Hi,
I'm working with migrating data into a system using a migration tool supplied by the vendor of the target system.
The tool uses a predefined schema and we are getting the data in non normalized csv format. So we need to transform
the data into the migration schema.
So here I have a table
create table t ( ID int, Prop1 varchar2(30), Prop2 varchar2(30), Prop3 varchar2(30), Prop4 varchar2(30) );
with this data in it
insert into t values ( 12345, 'abc', 'abc', 'abc%20%def', 'def' );
I need to transform that into this: (The value in Prop3 is splited on '%20%)
ID PropName Value
12345 Prop1 abc
12345 Prop2 abc
12345 Prop3 abc
12345 Prop3 def
12345 Prop4 def
Today I use:
CURSOR cur_temp
IS
SELECT *
FROM t UNPIVOT (PROPVALUE FOR PROPNAME IN(
PROP1,PROP2,PROP3,PROP4));
Then I BULK COLLECT that into a table type
process it with PL/SQL using this nice query that I found on this site
(select substr (x,
instr (x, %20%, 1, level ) + 4,
instr (x, %20%, 1, level+1) - instr (x, %20%, 1, level) - 4)
as IBA_SINGLE_VAL
from (select %20%||l_org_att_wtpart(indx).STRINGVALUE||%20% as x from dual)
connect by instr (x, %20%, 1, level+1) > 0)
Then I use FORALL to insert the values.
The current solution works, but has not been tested on larger data sets.
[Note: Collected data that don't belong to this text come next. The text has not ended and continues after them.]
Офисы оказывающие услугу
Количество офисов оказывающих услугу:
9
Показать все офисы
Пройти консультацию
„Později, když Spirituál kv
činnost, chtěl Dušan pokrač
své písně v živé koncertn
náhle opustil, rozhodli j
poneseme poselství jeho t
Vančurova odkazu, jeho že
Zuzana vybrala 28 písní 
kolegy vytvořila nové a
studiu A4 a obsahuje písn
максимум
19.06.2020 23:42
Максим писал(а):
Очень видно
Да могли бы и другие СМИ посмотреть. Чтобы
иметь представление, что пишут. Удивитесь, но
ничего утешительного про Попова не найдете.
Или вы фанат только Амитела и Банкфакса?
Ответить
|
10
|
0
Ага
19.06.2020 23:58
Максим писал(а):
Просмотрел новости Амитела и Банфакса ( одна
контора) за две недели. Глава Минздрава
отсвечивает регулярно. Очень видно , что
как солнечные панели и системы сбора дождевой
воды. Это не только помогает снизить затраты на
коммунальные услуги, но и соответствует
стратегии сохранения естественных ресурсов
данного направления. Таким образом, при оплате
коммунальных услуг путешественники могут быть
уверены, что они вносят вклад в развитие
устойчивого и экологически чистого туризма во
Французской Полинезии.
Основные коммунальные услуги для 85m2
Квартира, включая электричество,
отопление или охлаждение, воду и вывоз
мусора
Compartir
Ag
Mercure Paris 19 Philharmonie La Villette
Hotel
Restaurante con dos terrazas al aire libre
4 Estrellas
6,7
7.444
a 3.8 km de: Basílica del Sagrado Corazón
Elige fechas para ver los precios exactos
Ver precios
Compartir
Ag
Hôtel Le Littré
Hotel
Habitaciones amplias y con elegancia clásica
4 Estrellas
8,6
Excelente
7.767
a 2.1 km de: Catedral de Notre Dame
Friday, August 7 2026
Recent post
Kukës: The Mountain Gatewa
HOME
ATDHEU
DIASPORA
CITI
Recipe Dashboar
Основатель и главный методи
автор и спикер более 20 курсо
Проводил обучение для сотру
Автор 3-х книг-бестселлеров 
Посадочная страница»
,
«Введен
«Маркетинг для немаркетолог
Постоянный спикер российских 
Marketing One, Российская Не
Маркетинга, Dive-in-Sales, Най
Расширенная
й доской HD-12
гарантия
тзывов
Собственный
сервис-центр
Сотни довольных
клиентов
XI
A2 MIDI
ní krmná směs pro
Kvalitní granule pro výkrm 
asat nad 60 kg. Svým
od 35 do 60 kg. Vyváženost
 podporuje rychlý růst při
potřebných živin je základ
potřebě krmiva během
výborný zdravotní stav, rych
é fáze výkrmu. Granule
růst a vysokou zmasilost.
In an up coming migration we have a data
set where the table t will have around 2 miljon records and 20 prop columns so I a little concerned about performance.
I know your clear recommendations is to first try to use a single SQL statement and if that fails use PL/SQL.
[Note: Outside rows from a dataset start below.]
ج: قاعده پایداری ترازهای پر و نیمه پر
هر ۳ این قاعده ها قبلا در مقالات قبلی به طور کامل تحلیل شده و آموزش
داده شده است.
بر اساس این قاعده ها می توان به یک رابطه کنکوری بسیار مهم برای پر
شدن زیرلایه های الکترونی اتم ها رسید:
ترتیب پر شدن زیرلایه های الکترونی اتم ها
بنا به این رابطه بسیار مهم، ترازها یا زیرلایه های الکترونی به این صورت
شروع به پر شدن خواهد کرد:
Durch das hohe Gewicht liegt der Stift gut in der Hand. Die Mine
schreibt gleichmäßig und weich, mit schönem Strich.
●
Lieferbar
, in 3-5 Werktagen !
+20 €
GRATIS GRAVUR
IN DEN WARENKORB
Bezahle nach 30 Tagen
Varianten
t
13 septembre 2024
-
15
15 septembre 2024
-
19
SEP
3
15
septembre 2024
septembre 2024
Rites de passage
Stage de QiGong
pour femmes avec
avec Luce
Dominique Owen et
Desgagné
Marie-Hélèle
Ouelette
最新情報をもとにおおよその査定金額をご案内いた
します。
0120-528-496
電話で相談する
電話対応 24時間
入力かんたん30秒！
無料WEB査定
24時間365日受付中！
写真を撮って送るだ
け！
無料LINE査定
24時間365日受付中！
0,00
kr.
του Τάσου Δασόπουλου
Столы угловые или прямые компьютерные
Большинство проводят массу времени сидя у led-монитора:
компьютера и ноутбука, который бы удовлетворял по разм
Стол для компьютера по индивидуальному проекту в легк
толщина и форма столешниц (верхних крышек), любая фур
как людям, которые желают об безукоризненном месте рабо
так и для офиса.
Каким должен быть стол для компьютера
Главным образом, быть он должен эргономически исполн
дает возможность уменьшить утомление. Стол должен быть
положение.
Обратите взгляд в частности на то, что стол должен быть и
Is this possible to do in SQL?
Thanks
Anders
Sure it's possible in one statement. All you need to do is pass the unpivoted data to an adapted csv-to-rows solution. Look for %20% instead of commas.
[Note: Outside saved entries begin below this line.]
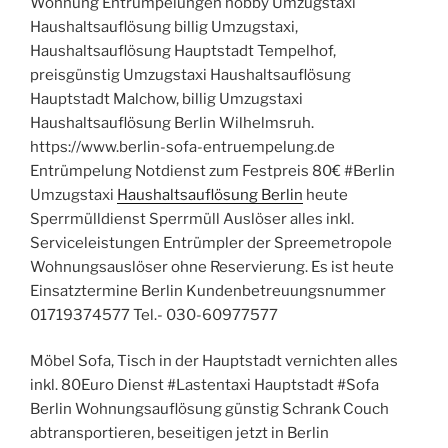
Wohnung Entrümpelungen hobby Umzugstaxi
Haushaltsauflösung billig Umzugstaxi,
Haushaltsauflösung Hauptstadt Tempelhof,
preisgünstig Umzugstaxi Haushaltsauflösung
Hauptstadt Malchow, billig Umzugstaxi
Haushaltsauflösung Berlin Wilhelmsruh.
https://www.berlin-sofa-entruempelung.de
Entrümpelung Notdienst zum Festpreis 80€ #Berlin
Umzugstaxi
Haushaltsauflösung Berlin
heute
Sperrmülldienst Sperrmüll Auslöser alles inkl.
Serviceleistungen Entrümpler der Spreemetropole
Wohnungsauslöser ohne Reservierung. Es ist heute
Einsatztermine Berlin Kundenbetreuungsnummer
01719374577 Tel.- 030-60977577
Möbel Sofa, Tisch in der Hauptstadt vernichten alles
inkl. 80Euro Dienst #Lastentaxi Hauptstadt #Sofa
Berlin Wohnungsauflösung günstig Schrank Couch
abtransportieren, beseitigen jetzt in Berlin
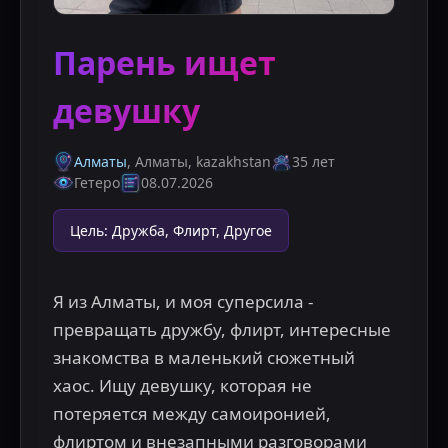
Парень ищет
девушку
Алматы
, Алматы
,
kazakhstan
35 лет
Гетеро
08.07.2026
Цель
:
Дружба, Флирт, Другое
Я из Алматы, и моя суперсила - 
превращать дружбу, флирт, интересные 
знакомства в маленький сюжетный 
хаос. Ищу девушку, которая не 
потеряется между самоиронией, 
флиртом и внезапными разговорами 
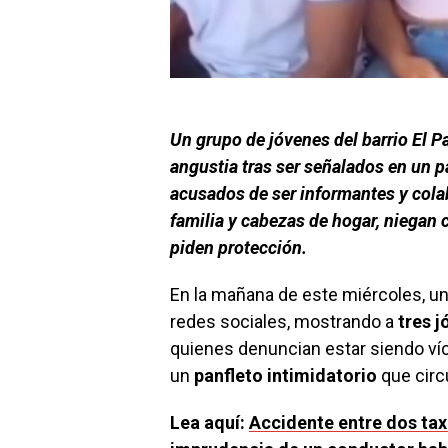
Un grupo de jóvenes del barrio El 
angustia tras ser señalados en un p
acusados de ser informantes y cola
familia y cabezas de hogar, niegan 
piden protección.
En la mañana de este miércoles, u
redes sociales, mostrando a
tres j
quienes denuncian estar siendo v
un
panfleto intimidatorio
que circu
Lea aquí:
Accidente entre dos tax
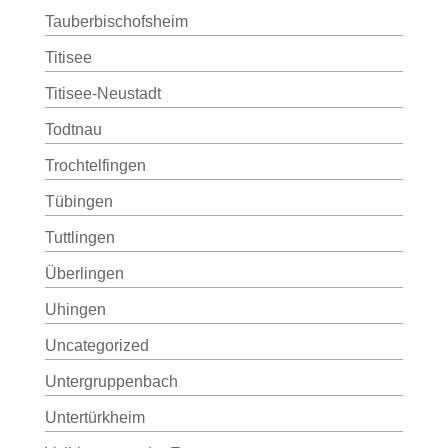
Tauberbischofsheim
Titisee
Titisee-Neustadt
Todtnau
Trochtelfingen
Tübingen
Tuttlingen
Überlingen
Uhingen
Uncategorized
Untergruppenbach
Untertürkheim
Here's an example using regular expressions:
create table t (
ID int, Prop1 varchar2(30), Prop2 varchar2(30),
Prop3 varchar2(30), Prop4 varchar2(30)
);
insert into t values ( 12345, 'abc', 'abc', 'abc%20%def', 'def' );
with rws as (
select level x from dual
connect by level <= 10 -- ensure >= number of %20% occurrences
), unpiv as (
select *
from t unpivot (
propvalue for propname in(prop1,prop2,prop3,prop4)
)
)
select regexp_count(propvalue, '%20%'),
regexp_substr(propvalue, '[^(%20%)]+', 1, x) val,
unpiv.*
from unpiv
join rws
on regexp_count(propvalue, '%20%') + 1 >= x
order by id, propname, val;
REGEXP_COUNT(PROPVALUE,'%20%') VAL ID PROPNAME PROPVALUE
0 abc 12345 PROP1 abc
0 abc 12345 PROP2 abc
1 abc 12345 PROP3 abc%20%def
1 def 12345 PROP3 abc%20%def
0 def 12345 PROP4 def
You can find many other csv-to-rows examples on this site.